Universities are breaking ranks as they face threats to their autonomy in theshape of new quality and teaching regimes. Alison Utley and Tony Tysome report.
THE launch of the Institute for Learning and Teaching is becoming inextricably linked with concerns over bureaucratic meddling in the business of universities and the new proposals from the Quality Assurance Agency.
The fears may be due partly to unfortunate timing but there is a perceived overlap in aims. It seems that everyone, including the funding council, is now setting and improving standards of teaching in higher education.
Roger King, chair of the ILT's planning group, said that in ten years' time this will be seen as a defining year for university teaching. His aim is to establish a scholarly professional body conceived and owned by its members. It would be separate from the QAA and the government, he said, and the governance and activities of the ILT would be entirely distinct.

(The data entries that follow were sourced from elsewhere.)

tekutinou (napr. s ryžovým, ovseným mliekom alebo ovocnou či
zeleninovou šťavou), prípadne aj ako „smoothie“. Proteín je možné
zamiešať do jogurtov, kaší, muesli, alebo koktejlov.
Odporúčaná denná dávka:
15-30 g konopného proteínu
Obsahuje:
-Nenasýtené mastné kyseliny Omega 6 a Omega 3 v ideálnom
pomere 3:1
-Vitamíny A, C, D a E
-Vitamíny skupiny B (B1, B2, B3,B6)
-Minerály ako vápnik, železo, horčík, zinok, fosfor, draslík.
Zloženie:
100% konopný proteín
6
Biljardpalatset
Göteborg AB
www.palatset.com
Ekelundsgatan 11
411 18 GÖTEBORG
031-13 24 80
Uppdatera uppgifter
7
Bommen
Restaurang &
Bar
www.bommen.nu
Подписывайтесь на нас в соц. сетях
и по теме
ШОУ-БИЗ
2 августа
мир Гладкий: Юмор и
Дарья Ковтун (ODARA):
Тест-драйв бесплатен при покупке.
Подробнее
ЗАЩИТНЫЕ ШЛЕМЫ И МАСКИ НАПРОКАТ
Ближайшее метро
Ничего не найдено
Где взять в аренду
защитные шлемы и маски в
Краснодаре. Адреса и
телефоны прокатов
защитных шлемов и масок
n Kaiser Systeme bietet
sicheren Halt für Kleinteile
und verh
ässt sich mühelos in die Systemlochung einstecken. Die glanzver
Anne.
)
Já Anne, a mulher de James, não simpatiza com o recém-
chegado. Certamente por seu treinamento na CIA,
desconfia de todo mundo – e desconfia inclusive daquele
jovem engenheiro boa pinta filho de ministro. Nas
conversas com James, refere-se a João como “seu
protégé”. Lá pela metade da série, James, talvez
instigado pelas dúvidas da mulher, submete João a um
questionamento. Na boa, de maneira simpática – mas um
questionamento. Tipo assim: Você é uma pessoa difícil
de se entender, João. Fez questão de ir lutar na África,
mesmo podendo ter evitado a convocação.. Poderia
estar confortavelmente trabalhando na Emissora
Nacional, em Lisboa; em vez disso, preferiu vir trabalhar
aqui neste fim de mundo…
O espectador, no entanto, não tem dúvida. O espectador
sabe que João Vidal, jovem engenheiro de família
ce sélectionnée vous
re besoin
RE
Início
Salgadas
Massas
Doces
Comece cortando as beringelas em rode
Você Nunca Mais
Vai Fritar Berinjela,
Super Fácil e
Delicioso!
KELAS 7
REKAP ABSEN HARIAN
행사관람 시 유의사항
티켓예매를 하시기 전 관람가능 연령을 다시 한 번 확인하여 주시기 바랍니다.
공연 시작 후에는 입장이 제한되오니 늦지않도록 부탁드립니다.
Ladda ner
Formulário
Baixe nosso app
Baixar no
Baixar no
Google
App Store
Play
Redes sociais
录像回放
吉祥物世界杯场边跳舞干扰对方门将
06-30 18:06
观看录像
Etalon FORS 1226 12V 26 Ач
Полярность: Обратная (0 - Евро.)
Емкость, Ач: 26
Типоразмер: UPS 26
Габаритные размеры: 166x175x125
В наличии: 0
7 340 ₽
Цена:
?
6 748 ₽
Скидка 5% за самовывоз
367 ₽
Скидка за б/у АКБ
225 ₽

This will be a relief to the likes of Lewis Elton, professor of higher education at University College London, who sees the QAA's "sledge-hammer" approach leading to a compliance that the more traditional universities are refusing to tolerate.
"The traditionalists do have a very serious point here because the QAA is not the right way to improve teaching," he said.
"Universities must develop their own strategies for making teaching more transparent and record achievements for the benefit of students and employers. That is a job that the ILT can help them with. On no account must it be seen to be doing the dirty work of the QAA, however, because that will be the death of the institute."
The institute is concentrating on setting up an accreditation framework that will appeal to older universities as well as the newer teaching-led institutions as a national standard. The difficulty to be overcome is that many of the traditional universities, in contrast to their newer counterparts, believe mastery of a subject enables an academic to teach.
Professor King said: "Our approach to accreditation will be based on outcomes. It will not be a prescribed course but it will enable universities to tailor a programme of professional development according to their own mission."
Accreditation programmes must engage staff intellectually, he added. "They should not become a technical hoop to be jumped through just because they are a requirement." In the beginning the emphasis will probably be on persuading academics to gain accreditation to the institute. This might require 300 to 400 hours of training and reflection. Any mandatory licence to practise is still some way off although likely to become established eventually.
Professor King insists the idea is not a threat to universities' autonomy:
"We are trying to be responsive to this and our early voluntary approach should give us time to demonstrate our value," he said.
As regional consultations got under way this week, some questions were being answered.
But precisely how and where the institute will operate, and who will fund it, will not be known until consultants Coopers & Lybrand present their business plan in June.
There is a strong argument in favour of individual subscriptions as a key funding component, according to Professor King.
There would also be a good case for asking government for more money to support a research programme into learning and teaching in higher education that would underpin any accreditation framework. Talks were also being held with the research councils, the funding councils, and private and public-sector bodies.
"Accreditation requires resourcing at both central and institutional level," Professor King said.